**Exercise prompt**
In the copy, include every record below exactly as it appears, but no pictures.

Transcribed page contents:
..............................

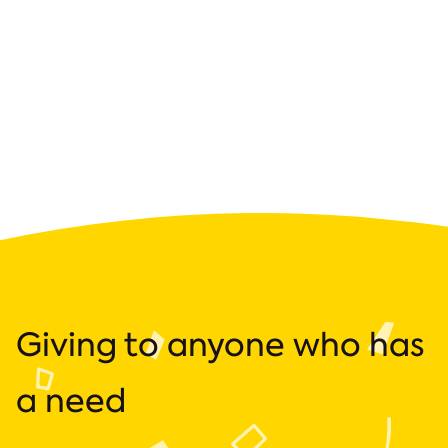
Giving to anyone who has
a need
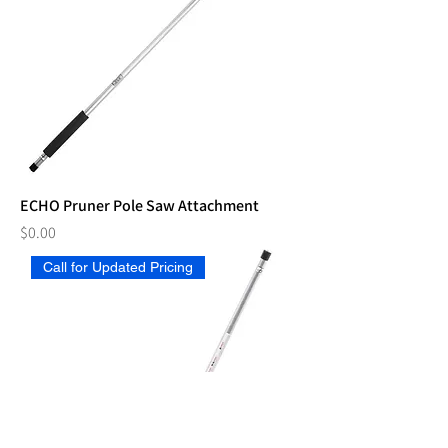
ECHO Pruner Pole Saw Attachment
Price
$0.00
Call for Updated Pricing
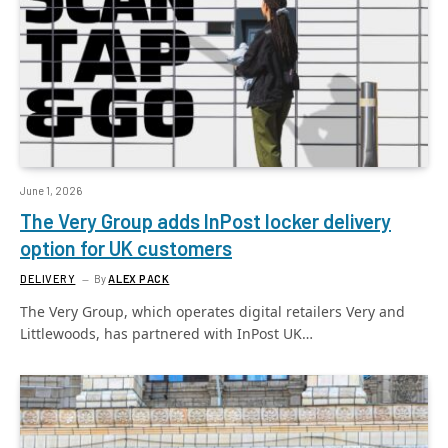
June 1, 2026
The Very Group adds InPost locker delivery
option for UK customers
DELIVERY
By
ALEX PACK
The Very Group, which operates digital retailers Very and
Littlewoods, has partnered with InPost UK…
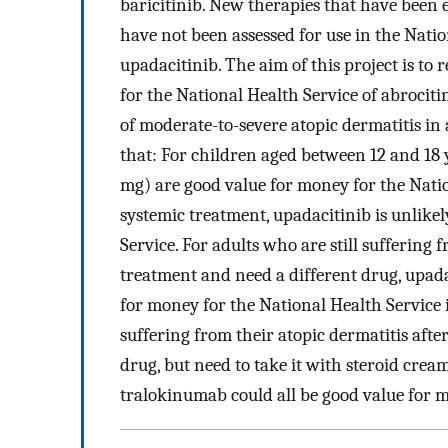
baricitinib. New therapies that have been ev
have not been assessed for use in the Nati
upadacitinib. The aim of this project is to
for the National Health Service of abrocit
of moderate-to-severe atopic dermatitis in
that: For children aged between 12 and 18 y
mg) are good value for money for the Natio
systemic treatment, upadacitinib is unlike
Service. For adults who are still suffering 
treatment and need a different drug, upad
for money for the National Health Service i
suffering from their atopic dermatitis aft
drug, but need to take it with steroid crea
tralokinumab could all be good value for m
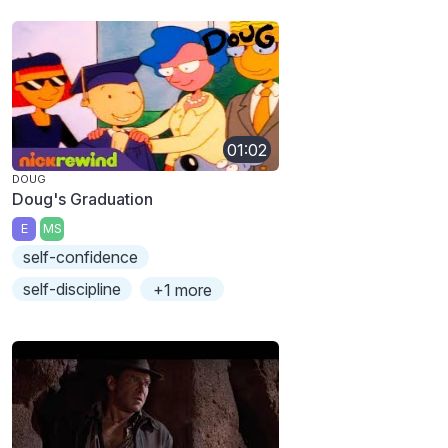
01:02
DOUG
Doug's Graduation
E
MS
self-confidence
self-discipline
+1 more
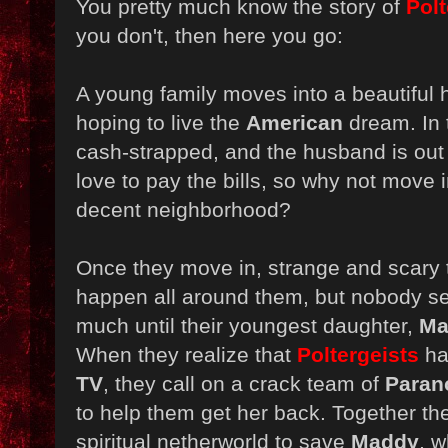
You pretty much know the story of
Polt
you don't, then here you go:
A young family moves into a beautiful
hoping to live the
American
dream. In t
cash-strapped, and the husband is out 
love to pay the bills, so why not move 
decent neighborhood?
Once they move in, strange and scary 
happen all around them, but nobody see
much until their youngest daughter,
Ma
When they realize that
Poltergeists
hav
TV
, they call on a crack team of
Paran
to help them get her back. Together the
spiritual netherworld to save
Maddy
, w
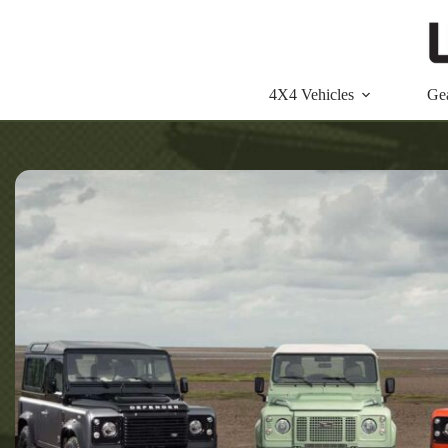
Skip
to
content
4X4 Vehicles
Ge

..............................

**Exercise response**
Giving to anyone who has
a need
ECHO Pruner Pole Saw Attachment
Price
$0.00
Call for Updated Pricing
June 1, 2026
The Very Group adds InPost locker delivery
option for UK customers
DELIVERY
By
ALEX PACK
The Very Group, which operates digital retailers Very and
Littlewoods, has partnered with InPost UK…
baricitinib. New therapies that have been ev
have not been assessed for use in the Nati
upadacitinib. The aim of this project is to
for the National Health Service of abrocit
of moderate-to-severe atopic dermatitis in
that: For children aged between 12 and 18 y
mg) are good value for money for the Natio
systemic treatment, upadacitinib is unlike
Service. For adults who are still suffering 
treatment and need a different drug, upad
for money for the National Health Service i
suffering from their atopic dermatitis aft
drug, but need to take it with steroid crea
tralokinumab could all be good value for m
01:02
DOUG
Doug's Graduation
E
MS
self-confidence
self-discipline
+1 more
You pretty much know the story of
Polt
you don't, then here you go:
A young family moves into a beautiful
hoping to live the
American
dream. In t
cash-strapped, and the husband is out 
love to pay the bills, so why not move 
decent neighborhood?
Once they move in, strange and scary 
happen all around them, but nobody see
much until their youngest daughter,
Ma
When they realize that
Poltergeists
hav
TV
, they call on a crack team of
Paran
to help them get her back. Together the
spiritual netherworld to save
Maddy
, w
Skip
to
content
4X4 Vehicles
Ge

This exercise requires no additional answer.